WORLD HEALTH ORGANISATION
NEW MEASLES SURVEILLANCE DATA PUBLISHED
The World Health Organisation (WHO) has published new measles surveillance data, which provides preliminary data based on country reports submitted monthly to WHO. According to the latest figures measles outbreaks continue to spread rapidly around the world with millions of people globally at risk of the disease. In the first six months of 2019, reported measles cases are the highest they have been in any year since 2006. According to WHO, there have been almost three times as many cases reported to date in 2019 as there were at the same time last year. This follows successive yearly increases since 2016, indicating a concerning and continuing upsurge in the overall measles burden worldwide.
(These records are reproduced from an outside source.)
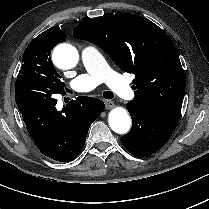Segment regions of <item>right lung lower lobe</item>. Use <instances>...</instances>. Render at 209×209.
Returning <instances> with one entry per match:
<instances>
[{"label":"right lung lower lobe","mask_w":209,"mask_h":209,"mask_svg":"<svg viewBox=\"0 0 209 209\" xmlns=\"http://www.w3.org/2000/svg\"><path fill=\"white\" fill-rule=\"evenodd\" d=\"M15 90L28 133L42 154L60 162H69L80 154L90 125L105 107L99 99L80 96L57 111L56 93L49 88L16 80Z\"/></svg>","instance_id":"obj_1"}]
</instances>
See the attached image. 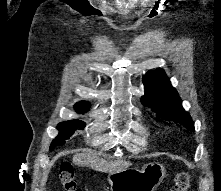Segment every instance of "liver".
I'll list each match as a JSON object with an SVG mask.
<instances>
[{"label": "liver", "mask_w": 221, "mask_h": 191, "mask_svg": "<svg viewBox=\"0 0 221 191\" xmlns=\"http://www.w3.org/2000/svg\"><path fill=\"white\" fill-rule=\"evenodd\" d=\"M73 162L76 165L80 166H88L96 171L101 172H116L127 168L131 165L130 162L127 161H111L108 162L104 159L99 158L96 153L92 150H86L85 153H76L73 157Z\"/></svg>", "instance_id": "6515ba94"}]
</instances>
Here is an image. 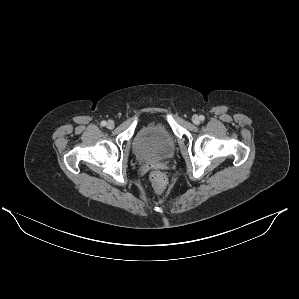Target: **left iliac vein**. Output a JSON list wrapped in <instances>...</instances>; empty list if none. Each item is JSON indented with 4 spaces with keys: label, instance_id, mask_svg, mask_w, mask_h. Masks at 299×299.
I'll list each match as a JSON object with an SVG mask.
<instances>
[{
    "label": "left iliac vein",
    "instance_id": "obj_1",
    "mask_svg": "<svg viewBox=\"0 0 299 299\" xmlns=\"http://www.w3.org/2000/svg\"><path fill=\"white\" fill-rule=\"evenodd\" d=\"M192 122H193L194 124H199V122H200L199 117H198L197 115H194V116L192 117Z\"/></svg>",
    "mask_w": 299,
    "mask_h": 299
}]
</instances>
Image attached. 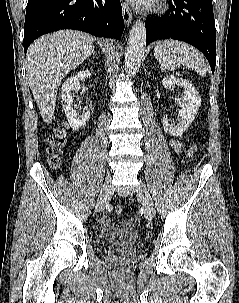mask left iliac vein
<instances>
[{
  "label": "left iliac vein",
  "mask_w": 239,
  "mask_h": 303,
  "mask_svg": "<svg viewBox=\"0 0 239 303\" xmlns=\"http://www.w3.org/2000/svg\"><path fill=\"white\" fill-rule=\"evenodd\" d=\"M136 195L142 202L144 212H145V217L148 220H151L154 217V213H155L154 203H153V200L149 193L148 188L142 181H139V184L136 189Z\"/></svg>",
  "instance_id": "1"
}]
</instances>
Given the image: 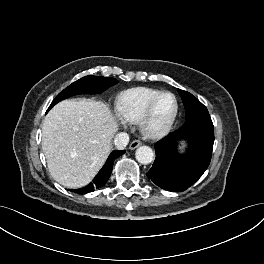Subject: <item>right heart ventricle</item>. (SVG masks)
<instances>
[{"label": "right heart ventricle", "mask_w": 264, "mask_h": 264, "mask_svg": "<svg viewBox=\"0 0 264 264\" xmlns=\"http://www.w3.org/2000/svg\"><path fill=\"white\" fill-rule=\"evenodd\" d=\"M162 91L150 87H135L119 93L115 108L117 115L125 122H138L150 101Z\"/></svg>", "instance_id": "right-heart-ventricle-1"}]
</instances>
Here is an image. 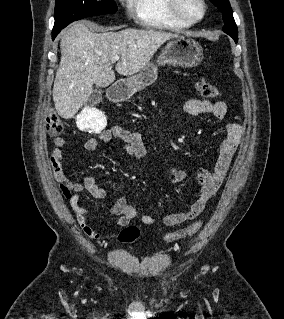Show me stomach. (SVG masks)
Here are the masks:
<instances>
[{"instance_id":"1","label":"stomach","mask_w":284,"mask_h":319,"mask_svg":"<svg viewBox=\"0 0 284 319\" xmlns=\"http://www.w3.org/2000/svg\"><path fill=\"white\" fill-rule=\"evenodd\" d=\"M203 59L201 45L192 38L177 36L167 43L158 57V65H179L194 67ZM157 79V65L148 64L139 74L123 80V84L131 93L140 91Z\"/></svg>"}]
</instances>
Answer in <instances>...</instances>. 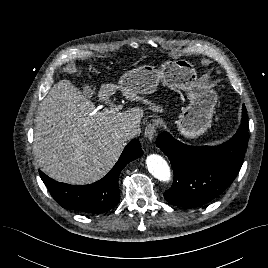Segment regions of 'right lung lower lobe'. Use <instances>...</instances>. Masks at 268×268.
Wrapping results in <instances>:
<instances>
[{"label": "right lung lower lobe", "instance_id": "1", "mask_svg": "<svg viewBox=\"0 0 268 268\" xmlns=\"http://www.w3.org/2000/svg\"><path fill=\"white\" fill-rule=\"evenodd\" d=\"M142 155L139 140L130 141L111 171L101 180L90 185L76 186L60 183L41 171L40 176L52 197L63 208L82 213L100 214L118 204L120 200L119 174L129 162Z\"/></svg>", "mask_w": 268, "mask_h": 268}]
</instances>
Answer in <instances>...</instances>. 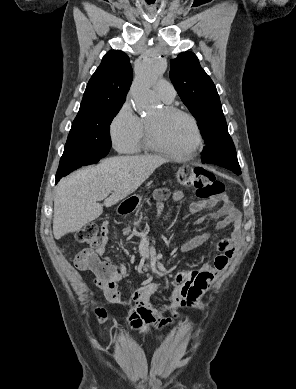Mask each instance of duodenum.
<instances>
[{"instance_id": "1", "label": "duodenum", "mask_w": 296, "mask_h": 389, "mask_svg": "<svg viewBox=\"0 0 296 389\" xmlns=\"http://www.w3.org/2000/svg\"><path fill=\"white\" fill-rule=\"evenodd\" d=\"M135 205L132 204V203H129V204H126L124 207H123V212L124 213H128V212H131L133 209H134ZM143 269H148L149 268V263L146 262L142 265Z\"/></svg>"}]
</instances>
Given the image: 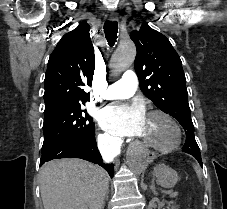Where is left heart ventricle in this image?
<instances>
[{
	"label": "left heart ventricle",
	"mask_w": 227,
	"mask_h": 209,
	"mask_svg": "<svg viewBox=\"0 0 227 209\" xmlns=\"http://www.w3.org/2000/svg\"><path fill=\"white\" fill-rule=\"evenodd\" d=\"M140 138L158 145H169L175 136L172 126L162 117L147 116L143 128L137 134Z\"/></svg>",
	"instance_id": "left-heart-ventricle-1"
}]
</instances>
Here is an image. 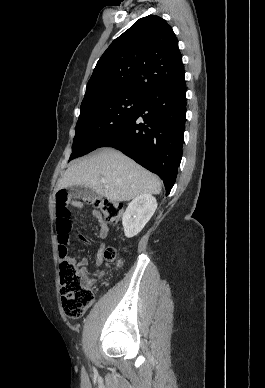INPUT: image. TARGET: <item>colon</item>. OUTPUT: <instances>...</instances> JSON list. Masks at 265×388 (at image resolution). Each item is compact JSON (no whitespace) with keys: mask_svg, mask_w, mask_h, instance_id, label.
I'll use <instances>...</instances> for the list:
<instances>
[{"mask_svg":"<svg viewBox=\"0 0 265 388\" xmlns=\"http://www.w3.org/2000/svg\"><path fill=\"white\" fill-rule=\"evenodd\" d=\"M90 202L102 212L105 221L111 224L117 223L124 212L121 203L105 198H96ZM56 227L62 308L68 317L77 319L91 305L94 294L87 272L69 259L68 244L73 224L70 219L69 196L63 190L56 194ZM104 257L108 262L121 264L112 247L104 251Z\"/></svg>","mask_w":265,"mask_h":388,"instance_id":"5ec220e1","label":"colon"}]
</instances>
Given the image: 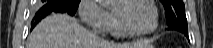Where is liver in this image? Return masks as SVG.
<instances>
[{
	"label": "liver",
	"mask_w": 213,
	"mask_h": 48,
	"mask_svg": "<svg viewBox=\"0 0 213 48\" xmlns=\"http://www.w3.org/2000/svg\"><path fill=\"white\" fill-rule=\"evenodd\" d=\"M26 48H147L149 41L113 43L100 38L65 14H51L32 30Z\"/></svg>",
	"instance_id": "obj_1"
}]
</instances>
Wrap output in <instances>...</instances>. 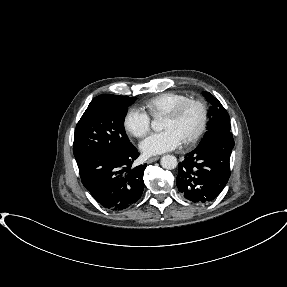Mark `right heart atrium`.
Here are the masks:
<instances>
[{
  "instance_id": "right-heart-atrium-1",
  "label": "right heart atrium",
  "mask_w": 287,
  "mask_h": 287,
  "mask_svg": "<svg viewBox=\"0 0 287 287\" xmlns=\"http://www.w3.org/2000/svg\"><path fill=\"white\" fill-rule=\"evenodd\" d=\"M126 132L136 138L144 137L150 130V116L140 108H130L123 119Z\"/></svg>"
}]
</instances>
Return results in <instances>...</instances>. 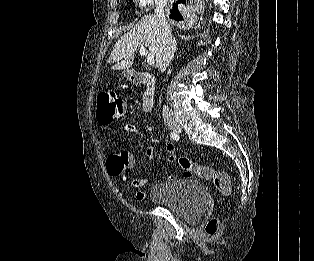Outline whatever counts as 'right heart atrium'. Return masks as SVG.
I'll return each mask as SVG.
<instances>
[{"mask_svg": "<svg viewBox=\"0 0 314 261\" xmlns=\"http://www.w3.org/2000/svg\"><path fill=\"white\" fill-rule=\"evenodd\" d=\"M157 0H135L136 5L142 10H148Z\"/></svg>", "mask_w": 314, "mask_h": 261, "instance_id": "1", "label": "right heart atrium"}]
</instances>
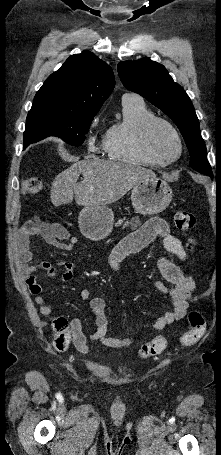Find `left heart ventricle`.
Returning a JSON list of instances; mask_svg holds the SVG:
<instances>
[{
	"mask_svg": "<svg viewBox=\"0 0 221 455\" xmlns=\"http://www.w3.org/2000/svg\"><path fill=\"white\" fill-rule=\"evenodd\" d=\"M153 146L162 155L173 158L177 155L178 146L172 133L163 125H157L152 134Z\"/></svg>",
	"mask_w": 221,
	"mask_h": 455,
	"instance_id": "obj_1",
	"label": "left heart ventricle"
}]
</instances>
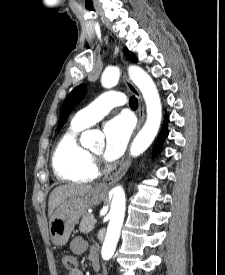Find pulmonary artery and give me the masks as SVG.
I'll list each match as a JSON object with an SVG mask.
<instances>
[{"instance_id":"e3ab8cb5","label":"pulmonary artery","mask_w":225,"mask_h":275,"mask_svg":"<svg viewBox=\"0 0 225 275\" xmlns=\"http://www.w3.org/2000/svg\"><path fill=\"white\" fill-rule=\"evenodd\" d=\"M126 103L123 94L108 91L92 101L87 107L78 111L72 123L82 127H88L100 120L112 108L122 106Z\"/></svg>"}]
</instances>
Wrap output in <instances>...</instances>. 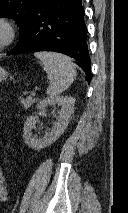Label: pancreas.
Instances as JSON below:
<instances>
[{
    "label": "pancreas",
    "mask_w": 128,
    "mask_h": 213,
    "mask_svg": "<svg viewBox=\"0 0 128 213\" xmlns=\"http://www.w3.org/2000/svg\"><path fill=\"white\" fill-rule=\"evenodd\" d=\"M36 101L37 100L33 99L31 96H29L26 99L20 98V102L25 109H29L31 107V105H33Z\"/></svg>",
    "instance_id": "1"
}]
</instances>
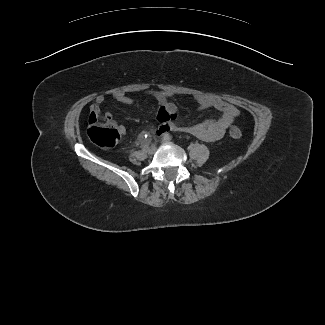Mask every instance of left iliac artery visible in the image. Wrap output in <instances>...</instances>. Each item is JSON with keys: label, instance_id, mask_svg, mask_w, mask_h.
<instances>
[{"label": "left iliac artery", "instance_id": "1", "mask_svg": "<svg viewBox=\"0 0 325 325\" xmlns=\"http://www.w3.org/2000/svg\"><path fill=\"white\" fill-rule=\"evenodd\" d=\"M164 138H165V139H168V140H171V139H172V135H170L169 133H166V134L164 135Z\"/></svg>", "mask_w": 325, "mask_h": 325}]
</instances>
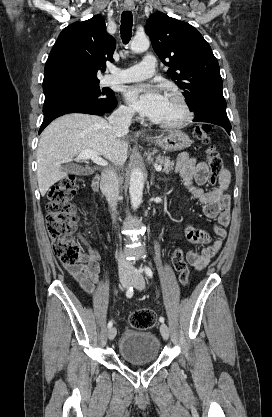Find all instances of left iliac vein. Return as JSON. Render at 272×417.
<instances>
[{
	"mask_svg": "<svg viewBox=\"0 0 272 417\" xmlns=\"http://www.w3.org/2000/svg\"><path fill=\"white\" fill-rule=\"evenodd\" d=\"M133 284H134V287L138 290H142L144 288L145 281L140 270H135L133 274ZM160 332H161L162 337L165 340L169 338V329L166 324L162 323L160 325Z\"/></svg>",
	"mask_w": 272,
	"mask_h": 417,
	"instance_id": "obj_1",
	"label": "left iliac vein"
}]
</instances>
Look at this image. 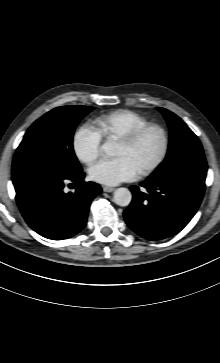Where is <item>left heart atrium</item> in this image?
Wrapping results in <instances>:
<instances>
[{
  "mask_svg": "<svg viewBox=\"0 0 220 363\" xmlns=\"http://www.w3.org/2000/svg\"><path fill=\"white\" fill-rule=\"evenodd\" d=\"M138 173L139 171L131 162L122 156L101 160L89 170V176L92 180L108 185L132 180Z\"/></svg>",
  "mask_w": 220,
  "mask_h": 363,
  "instance_id": "obj_1",
  "label": "left heart atrium"
}]
</instances>
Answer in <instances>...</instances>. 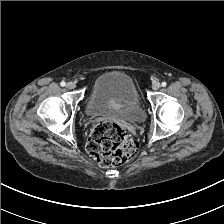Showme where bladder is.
Segmentation results:
<instances>
[{"mask_svg":"<svg viewBox=\"0 0 224 224\" xmlns=\"http://www.w3.org/2000/svg\"><path fill=\"white\" fill-rule=\"evenodd\" d=\"M85 110L90 116L120 113L139 123L145 119L134 81L121 71H107L96 78L86 97Z\"/></svg>","mask_w":224,"mask_h":224,"instance_id":"31cf9c89","label":"bladder"}]
</instances>
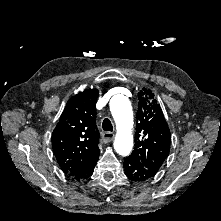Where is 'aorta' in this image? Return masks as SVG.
Instances as JSON below:
<instances>
[{
	"instance_id": "762f6f07",
	"label": "aorta",
	"mask_w": 221,
	"mask_h": 221,
	"mask_svg": "<svg viewBox=\"0 0 221 221\" xmlns=\"http://www.w3.org/2000/svg\"><path fill=\"white\" fill-rule=\"evenodd\" d=\"M110 110L115 120L117 134L114 148L120 155H129L133 147V112L129 99L124 95H115L110 101Z\"/></svg>"
}]
</instances>
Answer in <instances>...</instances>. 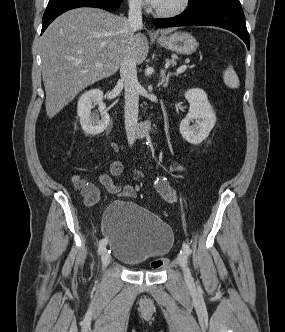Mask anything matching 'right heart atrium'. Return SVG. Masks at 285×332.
Here are the masks:
<instances>
[{
	"mask_svg": "<svg viewBox=\"0 0 285 332\" xmlns=\"http://www.w3.org/2000/svg\"><path fill=\"white\" fill-rule=\"evenodd\" d=\"M128 3L133 9H141L144 7V0H128Z\"/></svg>",
	"mask_w": 285,
	"mask_h": 332,
	"instance_id": "obj_1",
	"label": "right heart atrium"
}]
</instances>
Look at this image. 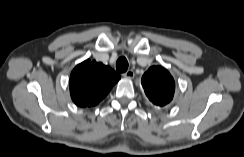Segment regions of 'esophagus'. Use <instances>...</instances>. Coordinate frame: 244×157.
Masks as SVG:
<instances>
[{"instance_id": "obj_1", "label": "esophagus", "mask_w": 244, "mask_h": 157, "mask_svg": "<svg viewBox=\"0 0 244 157\" xmlns=\"http://www.w3.org/2000/svg\"><path fill=\"white\" fill-rule=\"evenodd\" d=\"M122 76L127 79H133L135 76V73L133 70L130 69V70H127L125 73H123Z\"/></svg>"}]
</instances>
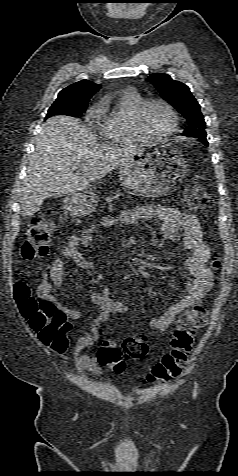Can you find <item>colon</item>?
Returning a JSON list of instances; mask_svg holds the SVG:
<instances>
[{
  "mask_svg": "<svg viewBox=\"0 0 238 476\" xmlns=\"http://www.w3.org/2000/svg\"><path fill=\"white\" fill-rule=\"evenodd\" d=\"M184 200L186 206L193 211L205 212L212 207V199L196 183L187 185ZM50 235L51 225L41 217L33 218L28 224L26 240L21 247L22 257L32 260L46 256ZM212 265L218 268L219 260L214 258ZM14 294L22 316L28 321L40 341L55 352L65 353L69 344L70 330V324L65 315L53 304L34 298L29 287L23 282L15 285ZM207 325L208 312L205 307L196 305L184 313L178 319L174 329L170 351L152 367L146 375V380L154 383L179 376L192 350L196 334ZM148 350L146 337L126 338L121 348L104 341L99 345L97 359L102 366L120 373L125 367L124 355L132 359H142L147 355Z\"/></svg>",
  "mask_w": 238,
  "mask_h": 476,
  "instance_id": "1",
  "label": "colon"
}]
</instances>
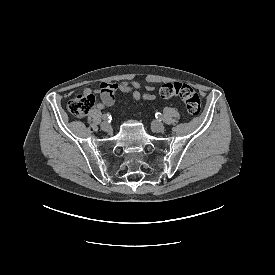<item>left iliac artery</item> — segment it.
Returning a JSON list of instances; mask_svg holds the SVG:
<instances>
[{
  "label": "left iliac artery",
  "mask_w": 275,
  "mask_h": 275,
  "mask_svg": "<svg viewBox=\"0 0 275 275\" xmlns=\"http://www.w3.org/2000/svg\"><path fill=\"white\" fill-rule=\"evenodd\" d=\"M155 117H156L158 120H160V121L163 119V116H162L161 113H156V114H155Z\"/></svg>",
  "instance_id": "obj_1"
}]
</instances>
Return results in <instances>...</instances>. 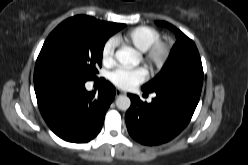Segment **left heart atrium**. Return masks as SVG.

According to WHO and UNICEF coverage data released in July 2019, 86% children have received the first dose of measles vaccine and 69% the second. This means that around 20 million children in 2018 received no measles vaccine through their routine vaccination programmes. Furthermore, 23 countries have yet to introduce the second measles vaccine dose into their national schedule.
ROYAL COLLEGE OF NURSING
COMPETENCY FRAMEWORK PUBLISHED FOR NURSES PROVIDING CARE TO PEOPLE WITH BREAST CANCER
The Royal College of Nursing (RCN) has published a competency framework which defines the standards of care expected for a competent registered nurse providing general breast cancer care or specialist breast cancer care. The publication replaces the RCN’s (2007) Clinical Standards for Working in a Breast Specialty. The framework is designed to be used flexibly, acknowledging that not all competencies will be relevant in every circumstance.